Spiritualités

 
 
 

La Magie Ordinaire de la Vie

 

Cette article sur "La magie Ordinaire..." est une adaptation d'un passage du livre de Chogyam Trungpa, "la voie sacrée du guerrier".

Le monde du soleil couchant et le monde du soleil levant

Assurer un pont entre la sagesse de notre être et la puissance des choses telles qu'elles sont ! Si nous parvenons à rassembler ces deux choses, nous découvrons la magie qui existe en toutes choses...

Mais comment établir ce lien ?

La voie pour y accéder passe par l'établissement de l'énergie au delà de l'agression. Entrer en contact avec cette énergie par la douceur, l'ouverture et la bonté fondamentale plutôt que par l'agressivité.

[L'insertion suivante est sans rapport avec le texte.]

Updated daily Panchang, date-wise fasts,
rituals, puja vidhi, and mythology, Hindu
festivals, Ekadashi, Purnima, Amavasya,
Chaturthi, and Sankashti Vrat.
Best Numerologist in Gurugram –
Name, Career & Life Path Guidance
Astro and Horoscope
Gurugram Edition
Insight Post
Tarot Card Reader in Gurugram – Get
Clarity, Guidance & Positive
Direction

Il est possible de discerner deux modes de vie, deux "mondes" : l'un est appelé le monde du soleil couchant par Chogyam Trungpa et l'autre le monde du soleil levant.

Le monde du soleil couchant est fondé sur la peur de soi, la peur de la mort. La lâcheté et l'agressivité de ce monde écarte toute possibilité de magie, c'est à dire toute possibilité de faire l'expérience de la réalité dans ce qu'elle a d'authentique et d'éclatant.

A l'opposé, le monde du soleil levant est celui qui nous fera découvrir la magie de l'ordinaire. Dans ce monde de vaillance, nous transcendons la lâcheté, nous sommes sans fausseté, c'est à dire au delà de l'illusion et de la tendance à douter de nous même.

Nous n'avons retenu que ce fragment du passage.